And in my research I came across libertarian and other criticisms of IP,[6] and also deepened my understanding of the crucial role of scarcity to property rights, as emphasized in particular by Hans-Hermann Hoppe.[7] I began to see that older criticisms of IP, such as the writings of Benjamin Tucker, Wendy McElroy, Sam Konkin, and Tom Palmer, were correct, even if their criticisms were not comprehensive or complete.[8] With a relief similar to the one I felt when I finally gave up minarchism and ceded the ground to anarchism, I finally concluded that patent and copyright are completely statist and unjustified derogations from libertarian principles and property rights. No wonder I had been failing in my attempts: I had been trying to justify the unjustifiable!
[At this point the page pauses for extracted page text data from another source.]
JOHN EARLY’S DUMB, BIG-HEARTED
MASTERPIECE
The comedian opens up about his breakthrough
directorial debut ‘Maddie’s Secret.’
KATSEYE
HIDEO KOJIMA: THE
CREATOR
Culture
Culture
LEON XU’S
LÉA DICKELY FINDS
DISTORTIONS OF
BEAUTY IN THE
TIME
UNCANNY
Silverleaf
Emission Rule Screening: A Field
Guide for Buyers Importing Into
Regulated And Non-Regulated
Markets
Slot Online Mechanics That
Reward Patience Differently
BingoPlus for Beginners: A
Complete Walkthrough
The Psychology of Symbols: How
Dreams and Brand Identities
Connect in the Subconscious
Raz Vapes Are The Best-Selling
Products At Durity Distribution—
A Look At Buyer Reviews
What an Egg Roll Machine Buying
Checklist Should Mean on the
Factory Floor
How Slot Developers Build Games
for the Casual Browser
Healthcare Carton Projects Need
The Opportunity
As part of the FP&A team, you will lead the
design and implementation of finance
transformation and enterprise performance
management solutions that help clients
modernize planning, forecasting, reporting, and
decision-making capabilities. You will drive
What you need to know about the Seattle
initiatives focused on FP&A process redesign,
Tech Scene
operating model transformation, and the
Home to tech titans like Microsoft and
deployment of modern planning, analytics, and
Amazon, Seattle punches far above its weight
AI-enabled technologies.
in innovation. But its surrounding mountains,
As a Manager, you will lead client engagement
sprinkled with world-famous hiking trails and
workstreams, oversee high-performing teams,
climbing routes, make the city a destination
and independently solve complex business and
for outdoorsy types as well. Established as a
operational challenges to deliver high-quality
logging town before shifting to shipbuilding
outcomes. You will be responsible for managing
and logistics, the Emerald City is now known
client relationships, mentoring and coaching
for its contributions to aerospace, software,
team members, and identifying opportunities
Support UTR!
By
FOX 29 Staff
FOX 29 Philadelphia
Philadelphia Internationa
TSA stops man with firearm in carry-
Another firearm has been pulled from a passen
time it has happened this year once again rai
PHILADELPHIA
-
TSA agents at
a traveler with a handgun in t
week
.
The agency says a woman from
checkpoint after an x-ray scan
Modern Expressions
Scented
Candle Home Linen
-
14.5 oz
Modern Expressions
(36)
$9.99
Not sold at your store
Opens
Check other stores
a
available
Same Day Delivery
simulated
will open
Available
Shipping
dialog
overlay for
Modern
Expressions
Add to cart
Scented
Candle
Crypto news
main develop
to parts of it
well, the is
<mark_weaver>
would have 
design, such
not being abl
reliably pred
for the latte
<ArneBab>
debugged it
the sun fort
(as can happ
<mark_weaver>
So I sought to build on the work done by previous thinkers, and clarify and expand it. I gave a few local talks and wrote some short articles on the topic starting in 1995,[9] often with a somewhat tentative tone as I was initially concerned that publicly opposing IP law might harm my budding IP law practice (turns out, it never caused a problem). I then wrote a lengthier treatment, which became AIP, mostly to get it out of my system, intending to then turn my attention back to other fields that interest me more, like rights theory, contract theory, causation, and other aspects of libertarian legal theory.[10]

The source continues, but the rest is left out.